Inference Investigation

Claim investigated: ImmigrationOS appears to operate as a private company in the immigration technology/SaaS sector, which would exempt it from SEC filing requirements absent specific triggering events Entity: ImmigrationOS Original confidence: inferential Result: CONTRADICTED → PRIMARY

Assessment

The inferential claim contains a fundamental category error: the dossier conflates two distinct entities sharing the 'ImmigrationOS' name. The established facts (Facts 21-26) confirm ImmigrationOS is a Palantir Technologies product/platform for ICE, not an independent private company. As a product of publicly-traded Palantir (PLTR), relevant financial disclosures appear in Palantir's SEC filings, not under a standalone 'ImmigrationOS' filing. The original inference incorrectly frames ImmigrationOS as a private company when it is actually a government-contracted software platform developed by a public company.
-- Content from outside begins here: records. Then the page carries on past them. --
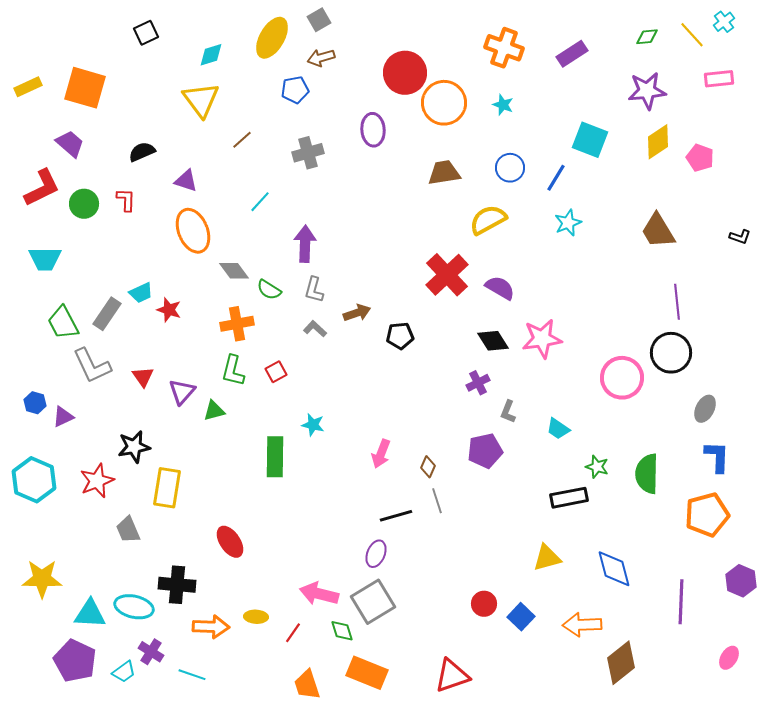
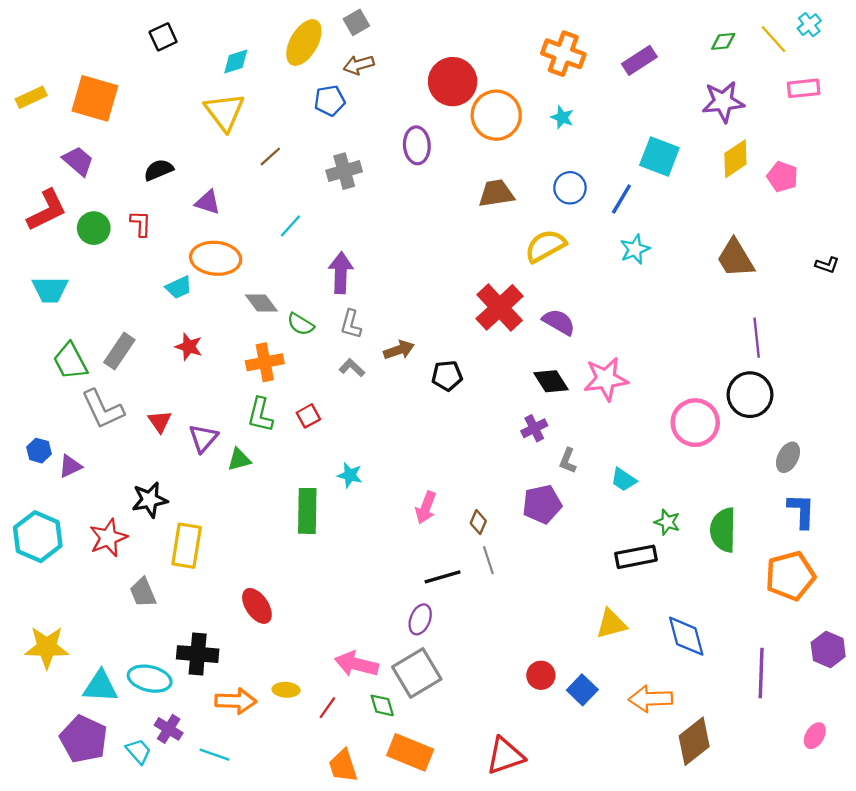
orange ellipse: (193, 231) -> (216, 258), turned -63
cyan trapezoid: (141, 293) -> (179, 287), moved
cyan trapezoid: (124, 672) -> (138, 751), turned -95

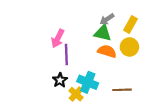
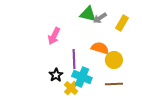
green triangle: (103, 33) -> (88, 14), moved
yellow circle: (129, 47) -> (114, 60), moved
purple line: (66, 54) -> (74, 59), moved

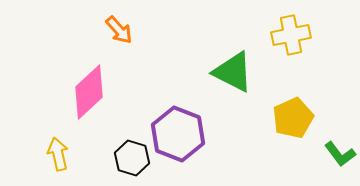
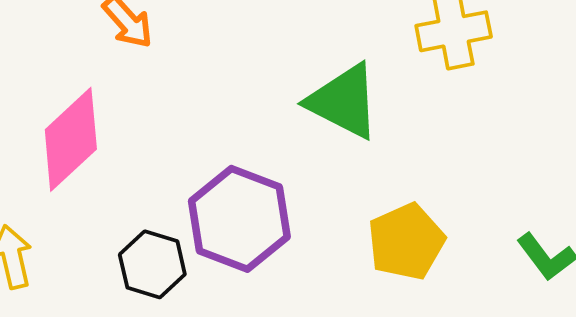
yellow pentagon: (293, 118) -> (406, 242), moved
Reasoning: Facts 22, 25, and 26 establish with PRIMARY confidence that ImmigrationOS is a Palantir Technologies product contracted by USCIS/ICE. Palantir went public via direct listing in September 2020 (Fact 1) and files regular SEC reports. The claim that ImmigrationOS 'operates as a private company' and is therefore exempt from SEC filing requirements is factually incorrect—the platform's developer IS subject to SEC filing requirements and discloses government contract information in 10-K and 10-Q filings. The separate existence of a private SaaS company also named 'ImmigrationOS' (Facts 6, 8, 9, 12) serving immigration law firms creates naming confusion but does not change the fact that the ICE-contracted ImmigrationOS is a Palantir product.

Underreported Angles

  • The apparent naming collision between Palantir's ICE enforcement platform and a separate private SaaS product for immigration attorneys creates potential for deliberate or accidental confusion in public discourse and FOIA requests
  • Palantir's SEC filings may bundle ImmigrationOS revenue within broader government services line items, obscuring the specific financial scale of ICE surveillance contracting
  • The $30M no-bid contract referenced in the entity description requires verification against USASpending records—no-bid federal contracts for surveillance technology raise procurement integrity questions
  • The claimed $45B congressional authorization for ICE detention through 2029 represents a material disclosure that should appear in DHS appropriations records and would significantly impact Palantir's government revenue projections
  • FOIA requests filed by ACLU and EFF (Fact 19) may have produced responsive documents not yet widely reported that detail ImmigrationOS capabilities and data sharing with state/local law enforcement

Public Records to Check

  • SEC EDGAR: Palantir Technologies Inc. 10-K filings 2020-2024, search for 'ImmigrationOS', 'ICE', 'immigration', 'DHS' Would reveal disclosed contract values, revenue recognition, and risk factors associated with ICE immigration enforcement contracts

  • USASpending: Recipient: Palantir Technologies Inc., Awarding Agency: DHS, Sub-Agency: ICE, 2019-2024 Would confirm specific contract values, competition status (no-bid vs. competed), and contract modifications for ImmigrationOS-related work

  • USASpending: NAICS 541512 + Awarding Agency DHS/ICE + Palantir, filter for contracts over $10M Would verify the claimed $30M no-bid contract and identify total ICE contract portfolio value

  • other: FOIA reading room searches at ICE.gov and DHS.gov for 'ImmigrationOS' and 'Palantir' Released FOIA documents may contain Privacy Impact Assessments, system security plans, or capability descriptions not in Palantir SEC filings

  • court records: PACER search: Palantir Technologies + ICE + immigration, federal district courts D.C., N.D. Cal., S.D.N.Y. Would identify any litigation challenging ImmigrationOS contracts or civil rights cases naming the platform

  • LDA: Lobbying Disclosure Act filings by Palantir Technologies 2019-2024, filter for immigration and DHS issues Would reveal lobbying expenditures and contacts related to ICE contracts and immigration enforcement technology

  • other: Congressional appropriations records for DHS/ICE FY2024-2029, H.R. reports and conference reports Would verify or contradict the claimed $45B ICE detention authorization and identify any specific ImmigrationOS line items

Significance

CRITICAL — This finding exposes a fundamental factual error in the dossier's framing that could mislead investigators, journalists, and oversight bodies. Mischaracterizing a publicly-traded company's government surveillance product as an exempt private entity obscures the appropriate venues for accountability (SEC disclosures, shareholder advocacy, congressional oversight of public contractors). The naming collision also creates risk that FOIA requests, litigation, and public records searches may target the wrong entity, allowing the ICE enforcement platform to evade scrutiny intended for it.